- **Task objective**
Your task is to return all of the entries below exactly, leaving out each picture.

- **Exercise data**
——————————
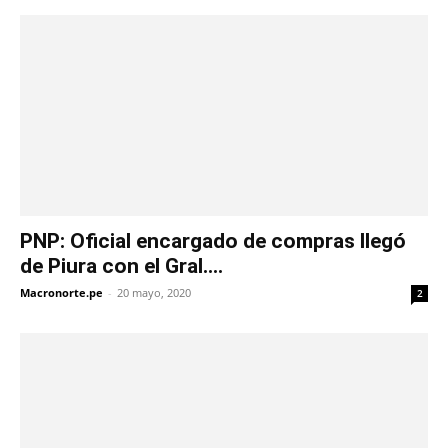
PNP: Oficial encargado de compras llegó
de Piura con el Gral....
Macronorte.pe
-
20 mayo, 2020
2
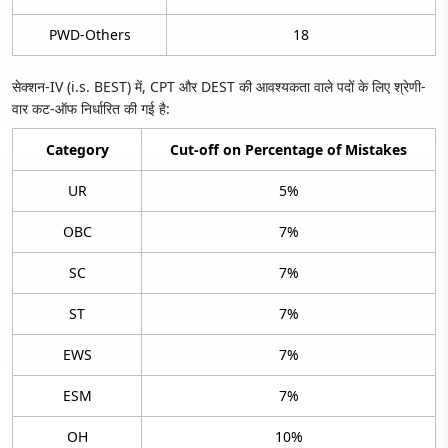
PWD-Others
18
सेक्शन-IV (i.s. BEST) में, CPT और DEST की आवश्यकता वाले पदों के लिए श्रेणी-
वार कट-ऑफ निर्धारित की गई है:
Category
Cut-off on Percentage of Mistakes
UR
5%
OBC
7%
SC
7%
ST
7%
EWS
7%
ESM
7%
OH
10%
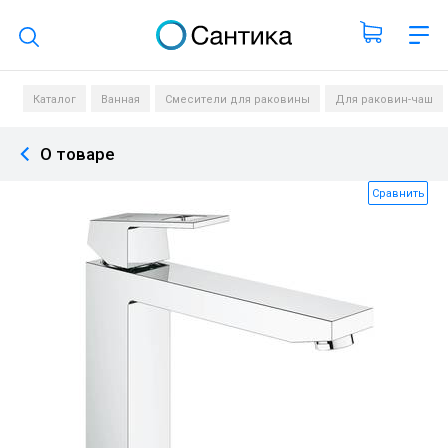
Поиск по каталогу
Каталог
Ванная
Смесители для раковины
Для раковин-чаш
О товаре
Сравнить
——————————
- **Solution**
PNP: Oficial encargado de compras llegó
de Piura con el Gral....
Macronorte.pe
-
20 mayo, 2020
2
PWD-Others
18
सेक्शन-IV (i.s. BEST) में, CPT और DEST की आवश्यकता वाले पदों के लिए श्रेणी-
वार कट-ऑफ निर्धारित की गई है:
Category
Cut-off on Percentage of Mistakes
UR
5%
OBC
7%
SC
7%
ST
7%
EWS
7%
ESM
7%
OH
10%
Поиск по каталогу
Каталог
Ванная
Смесители для раковины
Для раковин-чаш
О товаре
Сравнить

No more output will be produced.